Kelly Marie Tran Is Set to Star in a New Disney Film Inspired by Southeast Asia
Kelly Marie Tran’s ethnicity speaks volumes to not only who she is as a person, but how important her presence is in cinema and Hollywood.
It’s no secret that there has been a lack of diversity in cinema for decades. Thankfully, slowly but surely, many film studios (including Disney) are working to change that. Disney recently announced that Star Wars actress Kelly Marie Tran will make her animated film debut in the new film Raya and the Last Dragon.
Disney promises that the film will allow Southeast Asians to feel seen on the big screen. One of the juicier details coming from this film is that Kelly Marie Tran has replaced Canadian actress and Degrassi alum Cassie Steele for the lead role. While some would be questioning why Disney made the switch, it seems the recasting could do mostly with Kelly’s ethnicity.
Kelly Marie Tran is the daughter of Vietnamese refugees.
While Kelly herself was born in San Diego, Calif., her parents were refugees from Vietnam who fled the country following the Vietnam War.
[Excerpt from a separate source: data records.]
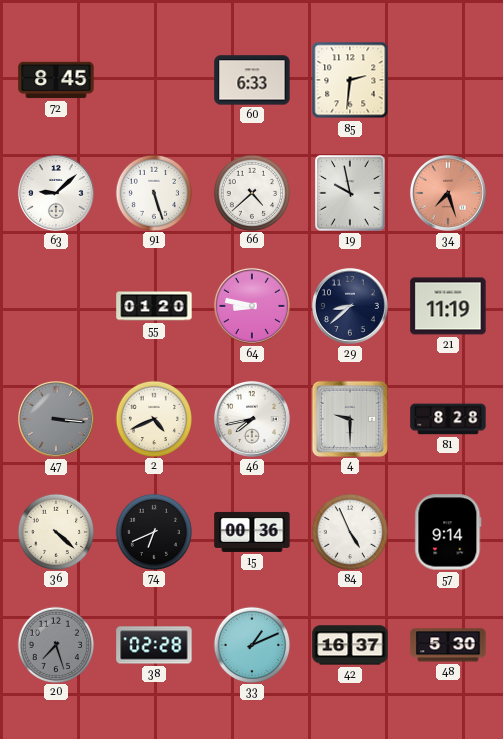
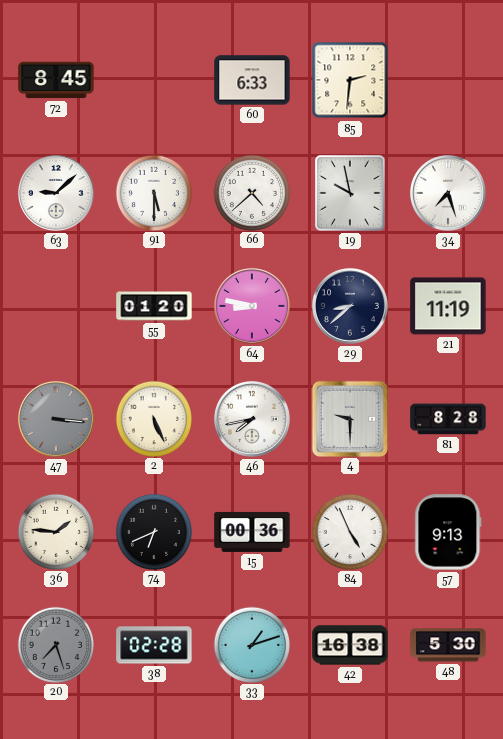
91: 5:27 -> 5:30
34 dial: salmon -> white
2: 4:41 -> 5:26
36: 4:22 -> 1:46
57: 9:14 -> 9:13
33: 1:11 -> 1:12
42: 16:37 -> 16:38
After fleeing to the United States, Kelly’s father worked at Burger King to support the family while her mother worked at a funeral home. While she was born in America, Kelly always felt close to her Vietnamese roots.
In a now-deleted Instagram post, Kelly explained, “Growing up, I’ve always felt I was from two different worlds. I was born in the U.S., but my parents were born in Vietnam, and they raised my sisters and I with the parenting methods of the Vietnamese culture. So much of me is because of what my parents experienced in this country. So much of me is because of the things my parents overcame so that I could have the luxury of having a dream.”
Kelly is making history as the first actress of Southeast Asian descent to lead a Disney animated movie.
Not only will Kelly be the first actress of Southeast Asian descent to lead a Disney animated movie, but Raya will be Disney Animation Studios’ first movie inspired by Southeast Asia.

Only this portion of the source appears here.